L’exécution immédiate des jugements étendue

La mesure est passée assez inaperçue et pourtant elle marque une petite révolution dans le droit français. Pour les procédures introduites depuis le 1er janvier, les jugements qui seront rendus en première instance devront être exécutés même si l’une des parties à l’instance a fait appel.

Voilà une mesure qui fait grincer quelques dents chez les juristes. En application de la loi justice adoptée au printemps dernier, les jugements rendus par les tribunaux civils de première instance deviennent exécutoires de plein droit (art. 514 du code de procédure civile). En d’autres termes, même si l’une des parties fait appel, la décision s’applique. Par exemple, la partie condamnée à verser des dommages-intérêts à son adversaire devra le faire sans délai. La mesure vaut pour les procédures introduites après le 1er janvier 2020.

Auparavant, le juge avait une marge de manœuvre. Il devait spécifier noir sur blanc qu’il ordonnait l’exécution du jugement rendu, ce qui était loin d’être systématique. En dehors de ce cas, faire appel d’une décision avait, en principe, un effet suspensif. Autrement dit, les dispositions du jugement de première instance étaient gelées tant que la cour d’appel ne s’était pas prononcée.

Avec l’exécution provisoire d’office, si la partie qui a perdu en première instance interjette appel et qu’elle gagne, alors elle devra être rétablie dans la situation antérieure. Ainsi, elle pourra réclamer le remboursement des dommages-intérêts versés à la partie qui a remporté la première manche !

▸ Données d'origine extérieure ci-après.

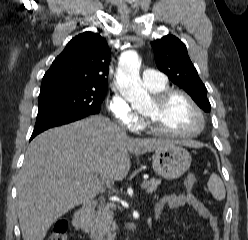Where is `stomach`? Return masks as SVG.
<instances>
[{"label": "stomach", "instance_id": "stomach-1", "mask_svg": "<svg viewBox=\"0 0 248 240\" xmlns=\"http://www.w3.org/2000/svg\"><path fill=\"white\" fill-rule=\"evenodd\" d=\"M155 172L165 179H176L182 176L191 165L190 153L179 145L157 149L152 157Z\"/></svg>", "mask_w": 248, "mask_h": 240}]
</instances>
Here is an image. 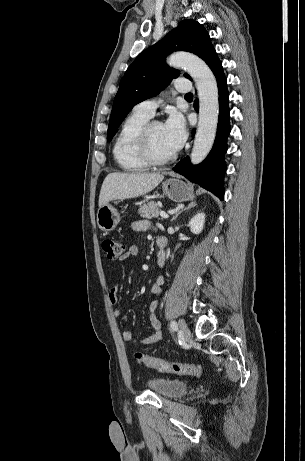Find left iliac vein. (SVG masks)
Listing matches in <instances>:
<instances>
[{
	"instance_id": "4c4485c4",
	"label": "left iliac vein",
	"mask_w": 305,
	"mask_h": 461,
	"mask_svg": "<svg viewBox=\"0 0 305 461\" xmlns=\"http://www.w3.org/2000/svg\"><path fill=\"white\" fill-rule=\"evenodd\" d=\"M180 336L183 340H188L191 337V332L183 319L179 320Z\"/></svg>"
}]
</instances>
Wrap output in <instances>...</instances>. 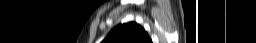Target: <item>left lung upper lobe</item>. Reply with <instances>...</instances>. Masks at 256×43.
<instances>
[{
    "label": "left lung upper lobe",
    "instance_id": "obj_1",
    "mask_svg": "<svg viewBox=\"0 0 256 43\" xmlns=\"http://www.w3.org/2000/svg\"><path fill=\"white\" fill-rule=\"evenodd\" d=\"M102 43H152L147 32L137 23L119 24Z\"/></svg>",
    "mask_w": 256,
    "mask_h": 43
}]
</instances>
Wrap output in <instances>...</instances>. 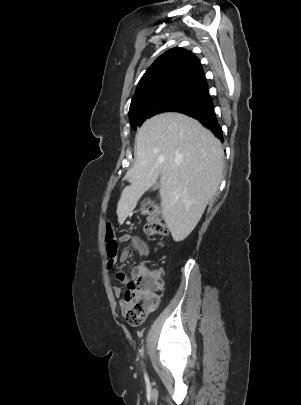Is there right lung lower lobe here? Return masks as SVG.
<instances>
[{
    "label": "right lung lower lobe",
    "instance_id": "obj_1",
    "mask_svg": "<svg viewBox=\"0 0 301 405\" xmlns=\"http://www.w3.org/2000/svg\"><path fill=\"white\" fill-rule=\"evenodd\" d=\"M179 112L200 121L203 126L210 129L223 142L224 139L222 129L217 122L213 103L198 108H187Z\"/></svg>",
    "mask_w": 301,
    "mask_h": 405
}]
</instances>
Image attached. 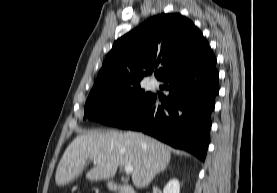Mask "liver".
<instances>
[{
  "mask_svg": "<svg viewBox=\"0 0 277 193\" xmlns=\"http://www.w3.org/2000/svg\"><path fill=\"white\" fill-rule=\"evenodd\" d=\"M94 162L89 180L113 178L118 166H132L135 187L145 188L170 162L171 153L162 142L138 132L88 131L77 136L64 152L55 175L58 186L72 182L86 161Z\"/></svg>",
  "mask_w": 277,
  "mask_h": 193,
  "instance_id": "obj_1",
  "label": "liver"
}]
</instances>
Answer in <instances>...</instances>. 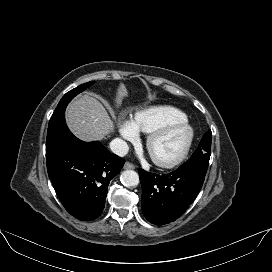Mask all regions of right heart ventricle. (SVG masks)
Here are the masks:
<instances>
[{"mask_svg":"<svg viewBox=\"0 0 272 272\" xmlns=\"http://www.w3.org/2000/svg\"><path fill=\"white\" fill-rule=\"evenodd\" d=\"M186 115L181 110L172 106H155L138 112L133 120L137 131L151 133L175 121L186 120Z\"/></svg>","mask_w":272,"mask_h":272,"instance_id":"1","label":"right heart ventricle"}]
</instances>
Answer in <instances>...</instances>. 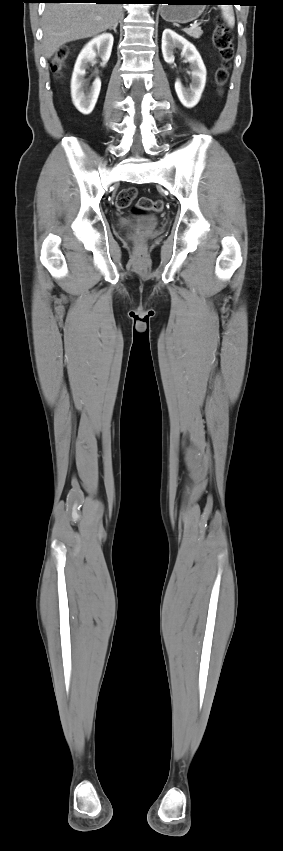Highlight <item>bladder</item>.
Listing matches in <instances>:
<instances>
[{
	"instance_id": "31cf9c89",
	"label": "bladder",
	"mask_w": 283,
	"mask_h": 851,
	"mask_svg": "<svg viewBox=\"0 0 283 851\" xmlns=\"http://www.w3.org/2000/svg\"><path fill=\"white\" fill-rule=\"evenodd\" d=\"M143 220H144V221H148V222H154V221H155V219H154V218H144ZM131 222H132V221H131L130 219H128V218H121V219L118 221V225H119L121 228H125V227L129 226V225L131 224Z\"/></svg>"
}]
</instances>
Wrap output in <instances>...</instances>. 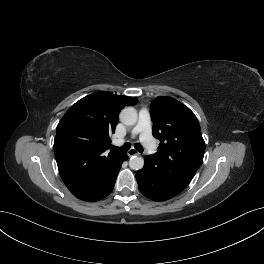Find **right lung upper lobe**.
<instances>
[{
	"instance_id": "right-lung-upper-lobe-1",
	"label": "right lung upper lobe",
	"mask_w": 264,
	"mask_h": 264,
	"mask_svg": "<svg viewBox=\"0 0 264 264\" xmlns=\"http://www.w3.org/2000/svg\"><path fill=\"white\" fill-rule=\"evenodd\" d=\"M137 98L102 91L77 101L56 128L54 153L67 188L79 199L94 202L108 192L125 153L107 152L118 116Z\"/></svg>"
}]
</instances>
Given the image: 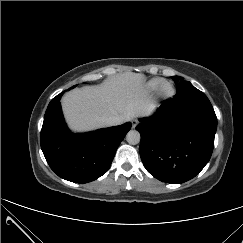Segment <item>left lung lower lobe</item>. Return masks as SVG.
<instances>
[{
  "label": "left lung lower lobe",
  "mask_w": 243,
  "mask_h": 243,
  "mask_svg": "<svg viewBox=\"0 0 243 243\" xmlns=\"http://www.w3.org/2000/svg\"><path fill=\"white\" fill-rule=\"evenodd\" d=\"M197 91L177 88L173 99L165 102L152 117L140 119V156L146 170L166 183H183L210 160L217 129L215 112L191 107Z\"/></svg>",
  "instance_id": "left-lung-lower-lobe-1"
}]
</instances>
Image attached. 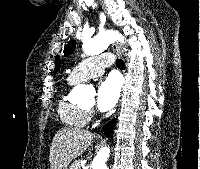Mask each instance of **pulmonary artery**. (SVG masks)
Instances as JSON below:
<instances>
[{"label":"pulmonary artery","instance_id":"pulmonary-artery-1","mask_svg":"<svg viewBox=\"0 0 200 169\" xmlns=\"http://www.w3.org/2000/svg\"><path fill=\"white\" fill-rule=\"evenodd\" d=\"M112 64L107 55H98L87 58L78 63L70 72L68 79L73 82H81L100 76L107 66Z\"/></svg>","mask_w":200,"mask_h":169}]
</instances>
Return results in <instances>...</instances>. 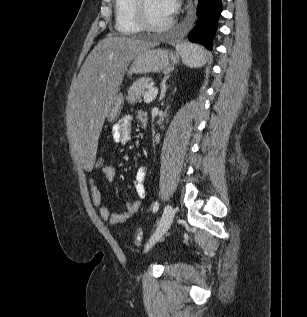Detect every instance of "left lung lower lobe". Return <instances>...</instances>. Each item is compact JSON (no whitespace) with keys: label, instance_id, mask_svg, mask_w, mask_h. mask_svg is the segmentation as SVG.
<instances>
[{"label":"left lung lower lobe","instance_id":"0a47b994","mask_svg":"<svg viewBox=\"0 0 307 317\" xmlns=\"http://www.w3.org/2000/svg\"><path fill=\"white\" fill-rule=\"evenodd\" d=\"M221 13V0H198L197 21L188 38L191 42L212 48V41L217 30ZM205 53V52H204Z\"/></svg>","mask_w":307,"mask_h":317}]
</instances>
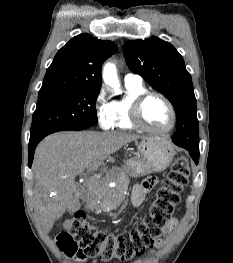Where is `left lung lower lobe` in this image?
<instances>
[{"label": "left lung lower lobe", "instance_id": "0a47b994", "mask_svg": "<svg viewBox=\"0 0 233 263\" xmlns=\"http://www.w3.org/2000/svg\"><path fill=\"white\" fill-rule=\"evenodd\" d=\"M176 145L185 148L186 150L189 151V154L191 155V157L193 158V160L195 161L196 164H198V160H199V147H197L196 145L193 144H189V143H181V142H177L175 143Z\"/></svg>", "mask_w": 233, "mask_h": 263}]
</instances>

Une source de nouveaux contentieux

Certains observateurs mettent en avant les difficultés que cela occasionnera, ce qui aura pour conséquence de créer un nouveau contentieux. Tout l’inverse de l’objectif visé par cette réforme qui est de désengorger les tribunaux saturés. Environ 20 % des décisions de première instance font aujourd’hui l’objet un appel. Et le taux d’infirmation tourne autour de 50 %, ce qui n’est pas rien !

L’exécution provisoire d’office supporte néanmoins quelques exceptions. Certaines sont fixées par la loi. Ainsi, elle ne s’applique pas à certaines décisions statuant sur l’état civil (par exemple, demande de changement de nom ou de prénom), aux décisions du juge des affaires familiales (par exemple, autorité parentale et pension alimentaire) ou liées à l’adoption.

Les exceptions peuvent également être judiciaires. Le juge a la possibilité de renoncer à l’exécution s’il estime qu’elle est incompatible avec la nature de l’affaire dont il est saisi. Autre cas de figure, s’il y a appel, la partie condamnée peut demander au premier président de la cour d’appel compétente la suspension de l’exécution provisoire. Cela ne sera toutefois pas possible si lors du premier round elle n’avait pas formulé d’observations sur le caractère exécutoire de la procédure.